Structured data still has to carry it
Having the language isn't enough if it's trapped in unstructured review text nobody's attributing back to the product record. Schema.org's Review and AggregateRating types exist so this content is machine-readable, and current guidance is unambiguous that Product rich results essentially require review or rating markup alongside price and availability (Google Search Central). Structured data is also increasingly framed as the mechanism behind AI Overview and answer-engine citations generally, not just search snippets (Search Engine Land).
So the pipeline that matters looks like this:
- Reviews, Q&A, and support interactions get mined for recurring use-case, compatibility, and limitation language.
- That language gets converted into structured attributes — use case, compatible-with, fit note, common concern — attached to the actual product record, not left as freeform review copy.
- The structured version gets scored for confidence: a use-case mentioned by dozens of reviewers is a stronger signal than one throwaway comment, and the system should say so rather than treating every review sentence as equally reliable.
- It ships through the feed and PDP in a form both a shopper and an answer engine can parse.
Skip step 2 and you have a wall of reviews that humans might skim and machines mostly can't use. Skip step 3 and you risk turning one outlier's complaint into an authoritative-sounding attribute.
The enrichment problem, not a moderation problem
Most teams already collect reviews and Q&A. Almost none of them turn that content into structured product attributes at catalog scale, because doing it by hand — reading review threads SKU by SKU and hand-coding use-case tags — doesn't scale past a few hundred products, let alone tens of thousands. It's the same math as manual spec-sheet enrichment, which typically runs 30-45 minutes per SKU when someone has to read a source document and populate fields by hand; voice-of-customer mining at that pace across a real catalog simply doesn't happen, so the signal sits there unused.
This is squarely enrichment work, not a new system to buy. Your PIM stores the data — Akeneo, Salsify, inriver, Stibo, Syndigo, Pimcore, Informatica, or nothing at all if you're still working from a flat file.

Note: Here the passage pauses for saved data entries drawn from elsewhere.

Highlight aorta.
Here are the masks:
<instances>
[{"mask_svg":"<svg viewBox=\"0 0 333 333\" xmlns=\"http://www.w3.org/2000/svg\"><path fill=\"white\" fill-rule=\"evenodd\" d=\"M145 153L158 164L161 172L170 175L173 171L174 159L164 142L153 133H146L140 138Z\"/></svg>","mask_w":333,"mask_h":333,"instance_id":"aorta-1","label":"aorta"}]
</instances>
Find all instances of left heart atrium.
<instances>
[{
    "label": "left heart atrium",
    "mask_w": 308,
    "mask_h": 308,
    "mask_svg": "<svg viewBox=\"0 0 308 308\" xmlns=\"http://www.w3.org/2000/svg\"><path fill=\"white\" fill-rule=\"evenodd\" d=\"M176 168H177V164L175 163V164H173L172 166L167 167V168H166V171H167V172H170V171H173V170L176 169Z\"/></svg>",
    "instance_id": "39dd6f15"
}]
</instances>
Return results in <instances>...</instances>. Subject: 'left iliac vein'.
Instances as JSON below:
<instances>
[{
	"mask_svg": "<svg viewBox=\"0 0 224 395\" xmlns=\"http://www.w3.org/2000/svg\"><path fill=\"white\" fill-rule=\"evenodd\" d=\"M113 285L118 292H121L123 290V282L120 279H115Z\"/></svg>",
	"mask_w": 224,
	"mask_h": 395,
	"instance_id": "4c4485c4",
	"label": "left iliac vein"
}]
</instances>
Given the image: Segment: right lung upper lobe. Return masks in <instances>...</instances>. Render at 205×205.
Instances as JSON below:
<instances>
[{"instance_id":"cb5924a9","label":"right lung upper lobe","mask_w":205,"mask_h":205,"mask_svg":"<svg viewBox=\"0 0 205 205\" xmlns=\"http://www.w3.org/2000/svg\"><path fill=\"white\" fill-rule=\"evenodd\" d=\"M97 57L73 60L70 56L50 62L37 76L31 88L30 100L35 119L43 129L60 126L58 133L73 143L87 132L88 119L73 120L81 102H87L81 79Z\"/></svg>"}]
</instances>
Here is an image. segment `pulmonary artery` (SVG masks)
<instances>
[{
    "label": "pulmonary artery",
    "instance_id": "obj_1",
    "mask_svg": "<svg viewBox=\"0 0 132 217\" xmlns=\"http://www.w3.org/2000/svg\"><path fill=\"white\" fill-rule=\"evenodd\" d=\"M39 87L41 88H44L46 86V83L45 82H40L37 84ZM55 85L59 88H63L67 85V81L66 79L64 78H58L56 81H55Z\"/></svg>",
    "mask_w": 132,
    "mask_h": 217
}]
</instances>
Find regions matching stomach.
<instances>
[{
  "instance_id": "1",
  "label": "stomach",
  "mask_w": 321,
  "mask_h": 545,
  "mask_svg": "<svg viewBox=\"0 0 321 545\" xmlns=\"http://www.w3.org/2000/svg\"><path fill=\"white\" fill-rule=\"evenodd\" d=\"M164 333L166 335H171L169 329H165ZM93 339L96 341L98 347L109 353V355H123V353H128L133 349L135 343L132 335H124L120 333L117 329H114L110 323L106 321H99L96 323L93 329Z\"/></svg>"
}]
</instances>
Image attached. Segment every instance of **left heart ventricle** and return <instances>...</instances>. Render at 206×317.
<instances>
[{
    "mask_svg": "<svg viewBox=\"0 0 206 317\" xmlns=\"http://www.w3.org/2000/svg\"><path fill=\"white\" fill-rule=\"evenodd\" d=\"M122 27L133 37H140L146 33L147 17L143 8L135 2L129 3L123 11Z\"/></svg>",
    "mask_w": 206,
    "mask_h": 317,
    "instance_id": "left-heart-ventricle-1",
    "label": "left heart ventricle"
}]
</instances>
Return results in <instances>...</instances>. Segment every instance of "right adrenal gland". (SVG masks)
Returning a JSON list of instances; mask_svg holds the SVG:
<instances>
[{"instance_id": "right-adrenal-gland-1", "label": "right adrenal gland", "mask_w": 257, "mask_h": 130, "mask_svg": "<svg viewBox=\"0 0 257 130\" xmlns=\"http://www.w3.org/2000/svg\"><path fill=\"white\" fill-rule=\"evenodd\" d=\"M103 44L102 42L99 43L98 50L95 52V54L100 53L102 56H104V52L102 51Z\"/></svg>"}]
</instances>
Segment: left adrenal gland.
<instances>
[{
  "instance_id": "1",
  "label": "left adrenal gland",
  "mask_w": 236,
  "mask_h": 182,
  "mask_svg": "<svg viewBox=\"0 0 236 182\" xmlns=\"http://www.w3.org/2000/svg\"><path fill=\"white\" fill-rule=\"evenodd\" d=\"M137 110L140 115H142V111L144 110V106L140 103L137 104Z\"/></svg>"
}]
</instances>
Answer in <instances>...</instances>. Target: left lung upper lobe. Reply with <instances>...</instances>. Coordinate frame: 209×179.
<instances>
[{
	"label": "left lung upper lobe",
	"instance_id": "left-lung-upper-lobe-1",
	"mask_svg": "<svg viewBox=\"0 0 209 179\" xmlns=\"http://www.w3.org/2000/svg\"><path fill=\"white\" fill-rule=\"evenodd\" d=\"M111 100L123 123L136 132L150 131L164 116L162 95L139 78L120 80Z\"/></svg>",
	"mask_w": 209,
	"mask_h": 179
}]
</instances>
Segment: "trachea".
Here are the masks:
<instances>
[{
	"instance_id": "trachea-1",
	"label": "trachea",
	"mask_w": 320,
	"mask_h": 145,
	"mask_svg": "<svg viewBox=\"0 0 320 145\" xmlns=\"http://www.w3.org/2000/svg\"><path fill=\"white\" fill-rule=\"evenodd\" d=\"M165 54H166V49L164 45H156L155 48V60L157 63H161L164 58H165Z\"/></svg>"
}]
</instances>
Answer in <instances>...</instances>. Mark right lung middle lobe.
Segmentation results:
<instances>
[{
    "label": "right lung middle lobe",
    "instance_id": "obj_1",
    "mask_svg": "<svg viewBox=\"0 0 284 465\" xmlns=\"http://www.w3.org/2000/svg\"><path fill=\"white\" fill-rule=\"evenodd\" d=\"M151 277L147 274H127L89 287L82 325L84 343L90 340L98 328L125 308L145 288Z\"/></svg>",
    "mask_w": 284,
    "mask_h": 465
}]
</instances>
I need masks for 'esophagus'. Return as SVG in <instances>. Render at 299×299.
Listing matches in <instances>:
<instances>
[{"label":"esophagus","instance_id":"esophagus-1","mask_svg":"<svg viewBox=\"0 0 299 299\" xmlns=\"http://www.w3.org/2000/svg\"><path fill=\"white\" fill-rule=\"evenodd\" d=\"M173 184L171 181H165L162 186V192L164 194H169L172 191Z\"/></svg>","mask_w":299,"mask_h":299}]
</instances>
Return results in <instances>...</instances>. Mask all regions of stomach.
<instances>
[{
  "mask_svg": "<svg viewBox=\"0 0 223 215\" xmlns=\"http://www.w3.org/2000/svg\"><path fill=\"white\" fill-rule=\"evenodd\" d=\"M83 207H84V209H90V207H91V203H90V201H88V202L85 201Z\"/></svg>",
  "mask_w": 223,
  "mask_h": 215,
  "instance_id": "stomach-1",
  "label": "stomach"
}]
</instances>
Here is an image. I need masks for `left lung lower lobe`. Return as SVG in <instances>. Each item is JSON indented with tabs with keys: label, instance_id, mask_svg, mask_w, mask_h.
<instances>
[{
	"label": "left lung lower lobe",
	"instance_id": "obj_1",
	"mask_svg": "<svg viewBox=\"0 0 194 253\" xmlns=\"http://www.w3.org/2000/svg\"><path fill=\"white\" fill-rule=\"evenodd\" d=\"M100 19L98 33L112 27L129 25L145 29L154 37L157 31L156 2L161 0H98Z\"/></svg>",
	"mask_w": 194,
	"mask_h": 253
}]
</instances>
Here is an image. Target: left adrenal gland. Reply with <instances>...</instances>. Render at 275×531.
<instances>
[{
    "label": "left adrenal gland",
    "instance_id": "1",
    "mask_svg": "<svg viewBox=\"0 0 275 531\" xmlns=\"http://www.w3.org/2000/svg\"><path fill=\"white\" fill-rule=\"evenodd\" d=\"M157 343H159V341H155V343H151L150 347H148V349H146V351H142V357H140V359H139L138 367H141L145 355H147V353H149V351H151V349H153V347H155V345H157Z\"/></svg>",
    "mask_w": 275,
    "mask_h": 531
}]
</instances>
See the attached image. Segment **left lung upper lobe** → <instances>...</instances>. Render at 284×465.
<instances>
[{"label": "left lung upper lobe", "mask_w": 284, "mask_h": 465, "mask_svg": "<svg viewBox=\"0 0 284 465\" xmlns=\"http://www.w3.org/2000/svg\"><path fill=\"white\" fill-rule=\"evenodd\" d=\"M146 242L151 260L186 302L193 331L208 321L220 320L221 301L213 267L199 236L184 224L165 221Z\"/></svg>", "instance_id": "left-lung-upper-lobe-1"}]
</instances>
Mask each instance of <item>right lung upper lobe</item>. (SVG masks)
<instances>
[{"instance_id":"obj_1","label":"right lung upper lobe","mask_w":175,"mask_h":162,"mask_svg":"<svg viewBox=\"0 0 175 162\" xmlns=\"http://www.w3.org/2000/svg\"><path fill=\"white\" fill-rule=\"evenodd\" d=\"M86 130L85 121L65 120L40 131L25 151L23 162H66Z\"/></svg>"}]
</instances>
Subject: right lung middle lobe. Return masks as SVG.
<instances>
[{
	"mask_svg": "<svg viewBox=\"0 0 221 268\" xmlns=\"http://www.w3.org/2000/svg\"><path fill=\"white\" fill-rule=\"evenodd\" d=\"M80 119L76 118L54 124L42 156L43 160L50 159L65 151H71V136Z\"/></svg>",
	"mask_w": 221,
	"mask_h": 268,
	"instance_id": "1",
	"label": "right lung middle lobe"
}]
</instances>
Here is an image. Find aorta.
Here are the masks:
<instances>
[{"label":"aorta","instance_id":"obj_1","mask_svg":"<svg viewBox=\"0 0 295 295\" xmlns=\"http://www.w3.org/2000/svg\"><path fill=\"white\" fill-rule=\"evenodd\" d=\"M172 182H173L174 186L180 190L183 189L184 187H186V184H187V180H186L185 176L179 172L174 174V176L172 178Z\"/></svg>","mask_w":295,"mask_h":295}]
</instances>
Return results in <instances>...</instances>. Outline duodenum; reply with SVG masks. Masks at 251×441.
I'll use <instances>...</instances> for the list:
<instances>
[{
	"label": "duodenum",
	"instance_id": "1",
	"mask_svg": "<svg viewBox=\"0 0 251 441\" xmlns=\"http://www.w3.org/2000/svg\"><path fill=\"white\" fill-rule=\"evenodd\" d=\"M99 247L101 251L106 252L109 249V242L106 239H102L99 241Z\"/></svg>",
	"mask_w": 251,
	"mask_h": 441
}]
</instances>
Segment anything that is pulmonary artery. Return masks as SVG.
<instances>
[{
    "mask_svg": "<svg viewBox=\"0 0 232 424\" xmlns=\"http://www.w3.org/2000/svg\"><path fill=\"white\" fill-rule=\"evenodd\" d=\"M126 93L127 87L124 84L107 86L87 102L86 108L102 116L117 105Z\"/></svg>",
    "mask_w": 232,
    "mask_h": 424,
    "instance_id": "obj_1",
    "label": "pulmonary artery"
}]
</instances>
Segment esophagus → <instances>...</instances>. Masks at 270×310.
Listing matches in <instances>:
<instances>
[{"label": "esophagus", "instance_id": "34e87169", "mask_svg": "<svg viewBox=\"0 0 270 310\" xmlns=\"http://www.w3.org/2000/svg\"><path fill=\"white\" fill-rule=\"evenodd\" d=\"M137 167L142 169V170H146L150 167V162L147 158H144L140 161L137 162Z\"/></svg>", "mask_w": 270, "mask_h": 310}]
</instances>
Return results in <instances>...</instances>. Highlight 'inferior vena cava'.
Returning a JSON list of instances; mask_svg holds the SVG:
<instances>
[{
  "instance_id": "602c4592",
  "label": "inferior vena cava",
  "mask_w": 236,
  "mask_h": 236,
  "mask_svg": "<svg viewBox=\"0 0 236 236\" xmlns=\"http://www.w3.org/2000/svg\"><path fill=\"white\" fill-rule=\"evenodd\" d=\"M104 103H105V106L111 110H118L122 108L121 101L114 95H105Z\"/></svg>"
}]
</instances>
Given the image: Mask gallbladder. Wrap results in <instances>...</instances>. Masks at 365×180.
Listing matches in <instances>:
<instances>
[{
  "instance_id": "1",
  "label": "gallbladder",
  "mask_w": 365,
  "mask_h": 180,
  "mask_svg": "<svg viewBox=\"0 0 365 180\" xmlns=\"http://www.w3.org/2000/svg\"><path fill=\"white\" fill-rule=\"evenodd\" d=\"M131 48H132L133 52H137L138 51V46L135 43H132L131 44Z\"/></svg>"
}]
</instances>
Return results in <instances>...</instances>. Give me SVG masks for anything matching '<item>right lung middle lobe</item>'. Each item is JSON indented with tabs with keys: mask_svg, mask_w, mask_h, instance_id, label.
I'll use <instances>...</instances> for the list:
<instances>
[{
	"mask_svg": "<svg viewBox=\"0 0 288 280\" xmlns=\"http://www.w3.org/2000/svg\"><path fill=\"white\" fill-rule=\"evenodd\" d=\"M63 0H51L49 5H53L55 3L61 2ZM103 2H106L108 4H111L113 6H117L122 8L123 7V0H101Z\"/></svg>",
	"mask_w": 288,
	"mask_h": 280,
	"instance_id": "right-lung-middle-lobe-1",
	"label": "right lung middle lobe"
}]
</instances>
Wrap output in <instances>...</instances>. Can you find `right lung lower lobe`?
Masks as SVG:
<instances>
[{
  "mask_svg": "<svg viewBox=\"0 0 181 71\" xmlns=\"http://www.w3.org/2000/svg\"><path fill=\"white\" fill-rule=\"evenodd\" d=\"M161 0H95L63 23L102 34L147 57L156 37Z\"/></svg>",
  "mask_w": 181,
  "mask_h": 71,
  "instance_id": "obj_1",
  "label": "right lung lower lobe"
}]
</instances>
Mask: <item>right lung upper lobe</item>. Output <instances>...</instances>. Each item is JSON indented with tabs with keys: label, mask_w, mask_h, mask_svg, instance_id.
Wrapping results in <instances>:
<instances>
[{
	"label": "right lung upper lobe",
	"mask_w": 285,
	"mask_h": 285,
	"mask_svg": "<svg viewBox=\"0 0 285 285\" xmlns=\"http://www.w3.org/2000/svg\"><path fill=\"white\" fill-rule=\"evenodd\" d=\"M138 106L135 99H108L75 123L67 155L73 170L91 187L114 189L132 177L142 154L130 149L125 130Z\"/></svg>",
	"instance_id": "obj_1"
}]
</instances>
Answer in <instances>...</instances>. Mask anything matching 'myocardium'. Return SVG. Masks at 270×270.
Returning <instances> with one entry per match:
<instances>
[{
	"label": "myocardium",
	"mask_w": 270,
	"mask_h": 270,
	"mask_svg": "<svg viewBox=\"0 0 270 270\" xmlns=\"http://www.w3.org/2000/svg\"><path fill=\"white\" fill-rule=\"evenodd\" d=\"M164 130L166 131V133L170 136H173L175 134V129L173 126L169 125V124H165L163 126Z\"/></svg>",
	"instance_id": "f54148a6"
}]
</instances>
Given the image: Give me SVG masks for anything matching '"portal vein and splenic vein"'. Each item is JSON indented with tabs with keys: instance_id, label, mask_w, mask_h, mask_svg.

Anglera does the work: pulling structured, quality-scored use-case and compatibility attributes out of review and Q&A content and attaching them to the product record your channels already read from, live in a few weeks rather than a multi-year integration. It's additive to whatever you already run, and it extracts and scores what buyers actually said rather than inventing language that sounds plausible. The spec sheet still tells you what the product is. The voice-of-customer layer is what tells a buyer, and increasingly an AI agent doing the shopping for them, what it's actually for.